4. Hukuk Dairesi 2017/3004 E. , 2020/707 K.
"İçtihat Metni"
MAHKEMESİ :Asliye Hukuk Mahkemesi
Davacı ... vekili Avukat ... tarafından, davalı ... aleyhine 31/12/2013 gününde verilen dilekçe ile haksız eylem ve evli olduğunu bildiği eşle birlikte olma iddiasına dayalı manevi tazminat istenmesi üzerine mahkemece yapılan yargılama sonunda; davanın kısmen kabulüne dair verilen 07/04/2016 günlü kararın Yargıtayca incelenmesi davalı vekili ile katılma yoluyla davacı vekili tarafından istenilmekle süresinde olduğu anlaşılan davalının temyiz dilekçesinin kabulüne karar verildikten sonra tetkik hakimi tarafından hazırlanan rapor ile dosya içerisindeki kağıtlar incelenerek gereği görüşüldü.
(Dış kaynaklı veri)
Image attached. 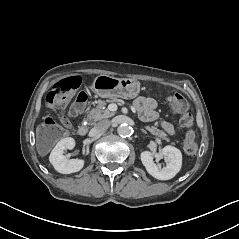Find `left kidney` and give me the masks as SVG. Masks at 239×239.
<instances>
[{
    "mask_svg": "<svg viewBox=\"0 0 239 239\" xmlns=\"http://www.w3.org/2000/svg\"><path fill=\"white\" fill-rule=\"evenodd\" d=\"M162 155L167 159L168 163L166 167L159 169L153 161L154 154L150 151H144L141 153V161L145 166L147 172L154 178L159 180H169L173 178L181 169L182 166V154L181 151L173 146H165L162 151Z\"/></svg>",
    "mask_w": 239,
    "mask_h": 239,
    "instance_id": "1",
    "label": "left kidney"
}]
</instances>
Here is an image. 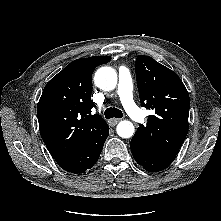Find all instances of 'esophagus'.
<instances>
[{
	"instance_id": "obj_1",
	"label": "esophagus",
	"mask_w": 221,
	"mask_h": 221,
	"mask_svg": "<svg viewBox=\"0 0 221 221\" xmlns=\"http://www.w3.org/2000/svg\"><path fill=\"white\" fill-rule=\"evenodd\" d=\"M120 121H121V119L114 118L109 121V124H110V126H116Z\"/></svg>"
}]
</instances>
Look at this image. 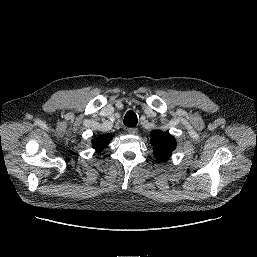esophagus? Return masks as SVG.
Wrapping results in <instances>:
<instances>
[{
    "instance_id": "esophagus-1",
    "label": "esophagus",
    "mask_w": 257,
    "mask_h": 257,
    "mask_svg": "<svg viewBox=\"0 0 257 257\" xmlns=\"http://www.w3.org/2000/svg\"><path fill=\"white\" fill-rule=\"evenodd\" d=\"M127 132H128L129 134L134 135V134L137 133V128H134V127L127 128Z\"/></svg>"
}]
</instances>
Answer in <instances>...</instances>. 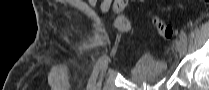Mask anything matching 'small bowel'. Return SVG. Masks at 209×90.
I'll list each match as a JSON object with an SVG mask.
<instances>
[{"label":"small bowel","mask_w":209,"mask_h":90,"mask_svg":"<svg viewBox=\"0 0 209 90\" xmlns=\"http://www.w3.org/2000/svg\"><path fill=\"white\" fill-rule=\"evenodd\" d=\"M95 3H96L95 0H89V4H90L91 6H94ZM110 5H111V1H110V0H105V1H103V2L101 3V6H100L101 11H102V12H107V11L109 10V8H110Z\"/></svg>","instance_id":"obj_1"}]
</instances>
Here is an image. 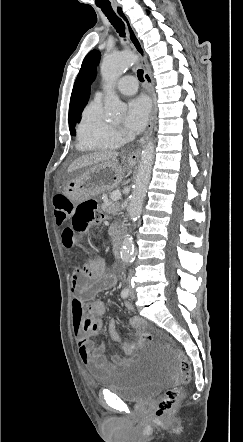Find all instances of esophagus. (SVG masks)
Instances as JSON below:
<instances>
[{"mask_svg": "<svg viewBox=\"0 0 243 442\" xmlns=\"http://www.w3.org/2000/svg\"><path fill=\"white\" fill-rule=\"evenodd\" d=\"M114 10H115L116 14L119 16V18L123 21L125 28H126L127 37L129 39L131 45L133 46L134 50L138 53V55L140 57L141 65H142L143 71H144V79L147 84L148 91H149V94L151 97V102H152L151 113H150V117H149L147 130L144 133L143 137L139 140L137 149L128 155V160L130 162H136L139 160L141 151H142L146 141L148 140L151 130L153 128V123H154V118H155V113H156V103H155L154 90H153V81H152L151 75L149 73L147 58H146V54H145L143 45H142L139 37L137 36L133 26L131 25L129 18L127 17L126 13L124 12V10L121 6H119V5L114 6Z\"/></svg>", "mask_w": 243, "mask_h": 442, "instance_id": "esophagus-1", "label": "esophagus"}]
</instances>
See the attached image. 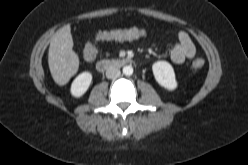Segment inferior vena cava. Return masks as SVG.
Wrapping results in <instances>:
<instances>
[{"mask_svg": "<svg viewBox=\"0 0 248 165\" xmlns=\"http://www.w3.org/2000/svg\"><path fill=\"white\" fill-rule=\"evenodd\" d=\"M121 72L118 68L110 67L106 70V77L108 79H116L120 76Z\"/></svg>", "mask_w": 248, "mask_h": 165, "instance_id": "obj_1", "label": "inferior vena cava"}]
</instances>
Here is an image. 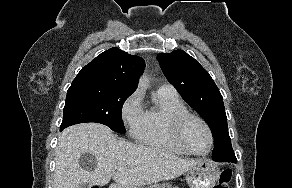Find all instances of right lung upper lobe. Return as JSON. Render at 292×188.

1)Karar, taraflarca temyiz edilmiştir. Bunlardan davacı HUMK’nun 432/1. maddesinde yazılı onbeş günlük ve 427/4 ve 433/2. maddelerinde belirlenen on günlük süreleri geçirdikten sonra temyiz ettiğine göre temyiz isteminin reddine karar verilmesi gerekir.
2) Davalının temyiz itirazlarının incelenmesinde;
Dava; haksız eylem ve evlilik birliği devam ederken üçüncü kişiyle birlikte olma iddiasına dayalı manevi tazminat istemine ilişkindir. Mahkemece davanın kısmen kabulüne karar verilmiş; hüküm, davalı vekili tarafından temyiz edilmiştir.
Davacı vekili; müvekkilinin eşi dava dışı ..."in davalı ... ile evlilik dışı birlikteliği olduğunu ve bu beraberliklerinden müşterek çocuklarının dünyaya geldiğini, müvekkili ile dava dışı eşi Murat arasında açılan boşanma davasının derdest olduğunu, davalının müvekkilini telefonla ve internet ortamından rahatsız ettiğini, müvekkilinin yaşananlar nedeniyle büyük üzüntü duyduğunu belirterek manevi tazminat isteminde bulunmuştur.
Davalı; davanın reddine karar verilmesi gerektiğini savunmuştur.
Mahkemece, davalının davacıya gönderdiği mesajlar ile manen eziyet çektirdiği gerekçesiyle davanın kısmen kabulüne karar verilmiştir.
Davalı tarafından davacıya gönderilen dosyada mevcut bilirkişi raporu ile tespit edilen mesaj içeriklerine göre davalı tarafça sarf edilen söz ve ifadelerin davacının kişilik haklarına saldırı niteliğinde olmadığı anlaşıldığından kişilik haklarına saldırı nedeniyle manevi tazminatın yasal koşullarının oluştuğundan söz edilemez. Davanın tümden reddi gerekirken yazılı şekilde kısmen kabulü yönünde hüküm kurulması doğru değildir. Bu nedenle verilen kararın bozulması gerekmiştir.
SONUÇ: Temyiz edilen kararın yukarıda (2) numaralı bentte gösterilen nedenlerle davalı yararına BOZULMASINA davacının temyiz dilekçesinin (1) numaralı bentte gösterilen nedenlerle reddine ve peşin alınan harcın istek halinde geri verilmesine 19/02/2020
gününde oy birliğiyle karar verildi.